Unter Ächzen stieg der bucklige Zaunkönig Refugio aus dem Gefährt und sah sich prüfend um.
„Wo ist er?“, brüllte er ohne ein Wort der Begrüßung.
„Guten Tag, der Herr. Auch wenn Ihr es eilig habt, solltet Ihr doch so viel Zeit erübrigen, uns zumindest zu erklären, wen oder was Ihr sucht.“ Zorn schwang in der Stimme des jüngeren Mannes mit.
„Wen ich suche? Das will ich Euch gerne sagen. Ich suche Euren Bengel. Sein Fjäl-Fräs hat meinen Sohn angegriffen.“
Die Blicke der Mutter huschten über den Acker, hin zum Misthaufen, hinter dem sich ihr Sohn nun versteckt hielt.
„Weshalb? Was ist passiert?“, erkundigte sich der Vater des Jungen.

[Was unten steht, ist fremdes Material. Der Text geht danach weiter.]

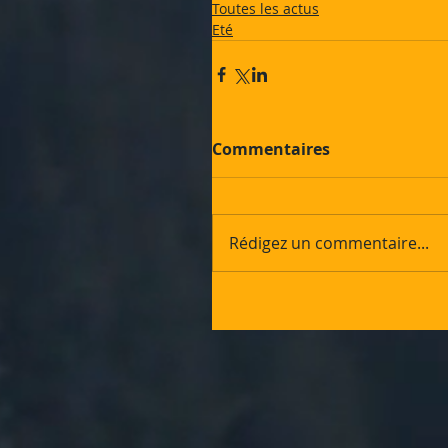
Toutes les actus
Eté
Commentaires
Rédigez un commentaire...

„Euer Bursche war in meinem Garten. Ich nehme an, er wollte wieder einmal Fressen für diesen elenden Vielfraß ergaunern. Mein Enkelsohn hat ihn dabei ertappt. Und dieses unnütze Vieh hat sofort meinen Enkel heimtückisch angegriffen.“
„Wie könnt Ihr Euch so sicher sein, dass es sich dabei um unseren Sohn handelt? Es gibt schließlich viele Buben hier in der Gegend, die sich auf den ersten Blick doch alle sehr ähnlich sehen.“
„Das mag wohl sein, doch keiner der anderen Rangen wird von einer Bestie begleitet und zudem habe ich einen Zeugen.“
„So? Einen Zeugen?“
„Ja. Mervyn Sem Silas kam an unserem Garten vorbei und hat das Geschehen beobachtet. Und mein Enkel nannte sogar noch den Namen Eures Bengels, bevor er das Bewusstsein verlor.“ „Mervyn Sem Silas! Das soll Euer Zeuge sein?“, ereiferte sich der Vater.
„Wieso verdächtigt Ihr unseren Sohn? Das verstehe ich nicht. Franjo ist ein guter Junge, er würde niemals …“, unterbrach ihn die Mutter und versuchte, ihren Jungen zu verteidigen, doch mit einer heftigen Handbewegung stoppte der alte Mann ihren Redefluss.
„Platz da!“ Er stieß die Frau mit seinem Gehstock zur Seite, musterte die beiden verängstigten Kinder mit finsterem Blick, dann marschierte er geradewegs auf das Haus zu und riss die Türe auf.
„Komm heraus, du elender Dieb! Und bring das Untier gleich mit!“
Nichts rührte sich.
Refugio schlug mit seinem Stock gegen die Holztür.
„Raus! Sofort! Wenn ich dich erwische, ergeht es dir schlecht. Sei ein Kerl und stelle dich!“
Der Vater hatte inzwischen den alten Mann eingeholt.
„Es ist niemand im Haus. Franjo ist mit seinem Onkel schon den ganzen Tag im Wald, um Holz zu machen. Lasst uns jetzt weiterarbeiten. Die Zeit drängt. Es wird bald Nacht.“
Die Mutter suchte indessen mit fieberhaften Blicken das Gelände ab, konnte ihren Sohn aber nirgends mehr ausfindig machen. Franjo war längst in den nahen Wald geflüchtet, um sich zu verstecken.
„Das werdet Ihr mir büßen!“, geiferte Zaunkönig Refugio über seine Schulter hinweg, bahnte sich einen Weg zurück und kletterte in sein Gefährt.
„Los, Brauner“, herrschte er sein Pferd an und gab ihm die Peitsche.
Franjos Eltern sahen dem Gefährt noch lange nach, bis die endlose Weite des blaugrauen Horizonts es gemächlich schluckte.
Kapitel 2: Was ist ein Fjäl-Fräs?
„Rike! Aufstehen! Frühstück ist fertig!“ Rike streckte sich im Schlaf, trat mit dem rechten Fuß gegen die Bettdecke und kickte dabei ihren alten, zerfledderten Schlummerhasen aus dem Bett.
„Menno!“ Sie blinzelte ins Licht der Nachttischlampe, die wieder einmal die ganze Nacht hindurch gebrannt hatte und quälte sich aus dem Bett.
Beim Frühstück hing sie ihren Gedanken nach.
„Du bist so ruhig heute“, stupste sie Papa an.
„Ach, ich bin nur müde.“
„Du Papa, wir sollen doch nachts, bevor wir einschlafen, das Licht ausmachen, oder?“, mischte sich Nele ein. Ihre Stimme hatte diesen „Seht-ihr-wie-vernünftig-ich-bin-im-Gegensatz-zu-meiner-blöden-Schwester“-Ton drauf, den Rike absolut nicht leiden konnte.
Papa zog die Augenbrauen hoch, gab aber keinen Kommentar dazu ab. Nur Mama fiel natürlich wieder einmal auf die Masche herein.
„Das weißt du doch, Liebes. Erstens kostet es zu viel Strom und zweitens ist es nicht erholsam, wenn man bei Licht schläft.“
„Aber die Frida hat schon wieder die ganze Nacht das Licht brennen lassen!“, rief Nele. Rike kniff die Augen zusammen und funkelte Nele böse an. Warum musste Nele ständig petzen? Und warum nannte Nele sie Frida? Sie wusste genau, dass Rike, die eigentlich Friderike hieß, diesen Namen verabscheute.